Friday, April 13

day 11086: why am I telling you this?

In university, I had a dust-coloured hamster named Harley that I bought from Petsmart and named after the bike that roared past us on the way back to my shitty basement apartment. I probably should have named him Ralph, but Harley was the first thing that popped into my head, so Harley he became, and Harley he remained.

Harley and I were alike in very many ways. We slept like logs during the day, and both liked cheese and cheese flavoured snacks. We hated when people poked us and tormented us (sorry Ro!) and we both woke up extremely grumpy.
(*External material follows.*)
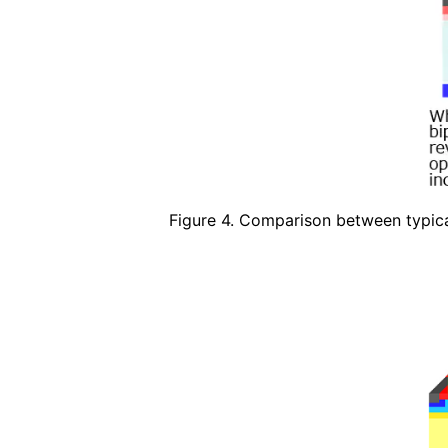
Figure 4. Comparison between typi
We bonded at night; he running in his little wheel as fast as his scrawny little legs could carry him, me “studying” late into the night and watched fuzzy football on my 20 year old rabbit-eared television. Sometimes I’d put him into his hamsterball, and he’d run around leaving a trail of hamster poo behind him. He liked his freedom and escaped as often as possible, once crawling into bed with me and scaring the crap right out of me.

Fun times.

Occasionally, I’d let Harley run around on my desk while I did my studio projects (brilliant plan to avoid exams by taking art studio 101 turned out extremely time consuming and not so brilliant). He’d run around my desk sniffing at my ink, and nibbling on whatever crumbles I had on my desk. And then he’d poop.

[Aside: I don’t know if you’ve seen hamsters poo. Very interesting… very gross. Harley had a habit of reclining on his back, sticking his huge bum in the air, pooing a little poo-stub, and then using his MOUTH to grab the little poo-stub to pull out the rest of the poo, and then FLINGING it as hard as he could.]

One night before the deadline of a huge drawing assignment, I lost track of time. I was drawing and smudging and erasing as fast as I possible could, and quite simply forgot that Harley was roaming around my desk getting into his usual mischief. Deep in concentration, I put my B2 pencil into my mouth, chewing on it as I reached for another pencil.

Something eventually clicked in my mind…

Hm… something isn’t quite right? Why is there an old raisin stuck on my pencil? I wasn’t snacking on rais… OMG… IT’S HAMSTER POO!!!

Freak of a little rat (RIP) had fling his little thing onto my pencil where it had dried so that I could chew on it.

Happy Friday the 13th.

1 comment:

Woe said...

I remember Ralph! I don't remember harassing Harley...but if I did...he got me back when he bit off my finger.